According to Wes Hickman, university spokesman, the new video board will cost $6.5 million, all from private donations.

USC President Harris Pastides saw the new video board recently when he visited the marching band at the stadium.

“I am so psyched ... I spoke to them, then I looked over my shoulder and there was the new scoreboard. It blew me away,” he said. “I think it’ll be great in the daytime, but a night game with the colors, I think the technology is the best. I’m excited about that.”

The renovations to the video board fall in line with the $200 million master plan of facilities that included a new baseball stadium and facility, the Dodie Anderson Academic Enrichment Center and the new Carolina Tennis Center.

“We have spent millions of dollars throughout our athletics venues to enhance our presentation in an effort to recruit the best and the brightest student-athletes, but this one is geared toward the fans,” Hickman wrote in an email response. “The in-stadium experience at Williams-Brice Stadium is going to be fantastic with the addition of the new video board.”

Pastides said he hopes for a boost in attendance from the completion of the board.

“I hope we’ll increase attendance,” he said. “Even though we have good attendance, I’d like it to be perfect attendance, so to speak.”

Outside of the stadium, in the space formerly occupied by the farmers market, a brand new $15.5 million tailgating area has also been built. It is funded by athletic revenue bonds and is also expected to be completed by the first home game.

“I’m excited about the farmers market, which will have a new name,” Pastides said. “I think it’s going to be called Carolina Park ... The whole thing is going to be a better experience. I always thought it was an A-plus experience, but if that was A-plus, then this will be A-double-plus.”
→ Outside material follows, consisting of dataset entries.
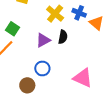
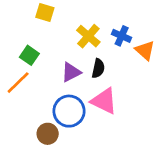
blue circle: (42, 68) -> (69, 111), size x1.5
pink triangle: (83, 78) -> (104, 101), moved

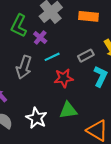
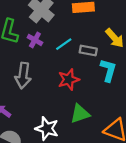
gray rectangle: (86, 56) -> (88, 51), turned 49
cyan line: (52, 57) -> (64, 44), moved

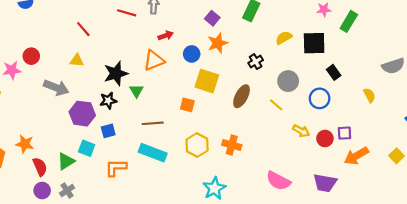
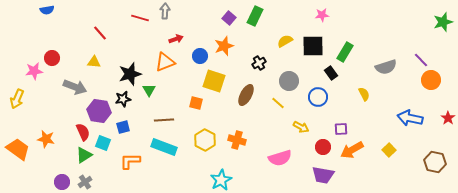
purple square: (212, 18) -> (229, 18), moved
green rectangle: (349, 21) -> (345, 52), moved
red circle: (325, 138) -> (323, 147), moved
red semicircle: (40, 167) -> (83, 132), moved
pink semicircle: (278, 181) -> (280, 158), moved, turned -45

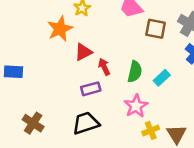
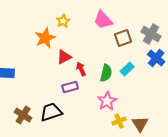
brown square: (156, 29) -> (123, 38), turned -30
cyan rectangle: (162, 78) -> (127, 69), moved
black trapezoid: (86, 123) -> (51, 112), moved

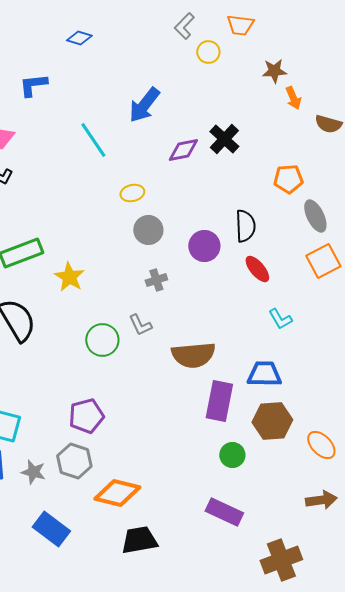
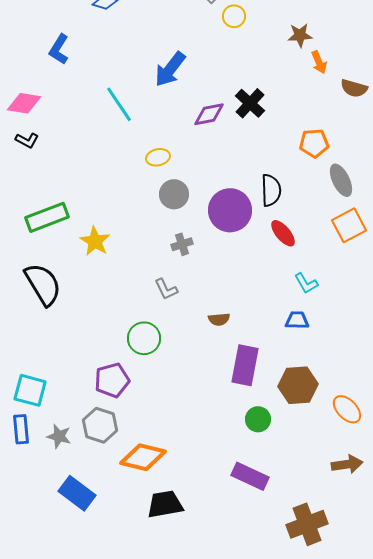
blue L-shape: (33, 85) -> (59, 49), turned -52
purple circle: (204, 246) -> (230, 210), size x1.4
green circle: (102, 340) -> (144, 338), moved
brown semicircle: (193, 355) -> (219, 319), size x0.5
blue trapezoid: (264, 374) -> (297, 320), moved, size x0.7

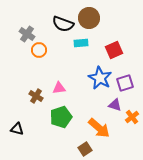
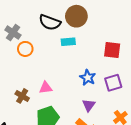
red square: (114, 50) -> (112, 50), moved, turned 30
blue star: (100, 78) -> (88, 78), size x0.7
purple triangle: (115, 105) -> (89, 105), moved, turned 48

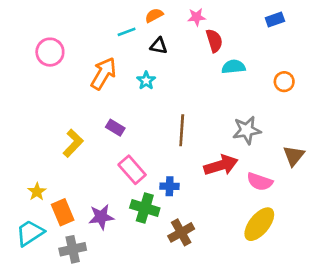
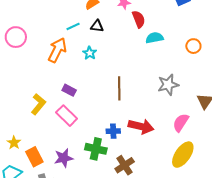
cyan line: (127, 32) -> (73, 26), moved
red arrow: (221, 165) -> (141, 126), moved, turned 35
pink rectangle: (132, 170) -> (67, 116), moved
pink semicircle: (260, 182) -> (181, 123), turned 108

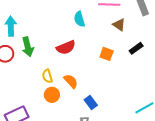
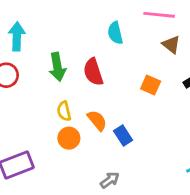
green arrow: (28, 47) -> (57, 67), moved
red semicircle: (66, 47) -> (93, 72), turned 90
blue rectangle: (91, 102) -> (123, 136), moved

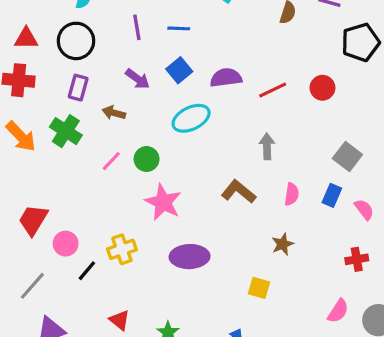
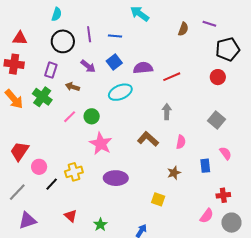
black circle: (76, 41) -> (63, 41), moved
red circle: (322, 88) -> (218, 77), moved
blue rectangle: (332, 195) -> (205, 166), moved, turned -32
red cross: (357, 259) -> (223, 195), moved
A USC spokesman confirmed that the “Carolina Park” name for the tailgating area is one of the names being considered, but has not officially been chosen.

The area will include approximately 3,000 parking spots — each with a 10-foot-by-10-foot “tent zone” — 368 of which will be “VIP” spots that will include power and cable television connections, according to Hickman.

Pricing for season passes for the spots ranges from $750 for the VIP section to $250 for a spot in the back of the lot. Hickman said Gamecock Club members have already purchased all of the approximately 2,000 reserved spaces.

“The excitement and demand for this new tailgating area has been extraordinary,” he wrote.

The area will also have four bathroom buildings, an amphitheater for the band and cheerleaders and a centrally located grassy promenade dubbed the “Garnet Way.”

The promenade will be lined with scarlet oaks, and it will be home to new traditions like the “Gamecock Walk,” a parade of football players, marching band members and cheerleaders on their way to the stadium.

Hickman said the area will also soon be used for an indoor practice facility and football practice fields, as well as an outdoor entertainment venue.

In addition, the video control rooms in Williams-Brice Stadium will be upgraded to include “appropriate air conditioning for rooms of this nature and acoustical measures in the ceilings and walls,” according to Hickman.

Before the recent renovations, the control rooms had not been updated in more than a decade.

Isabelle Khurshudyan contributed reporting to this story.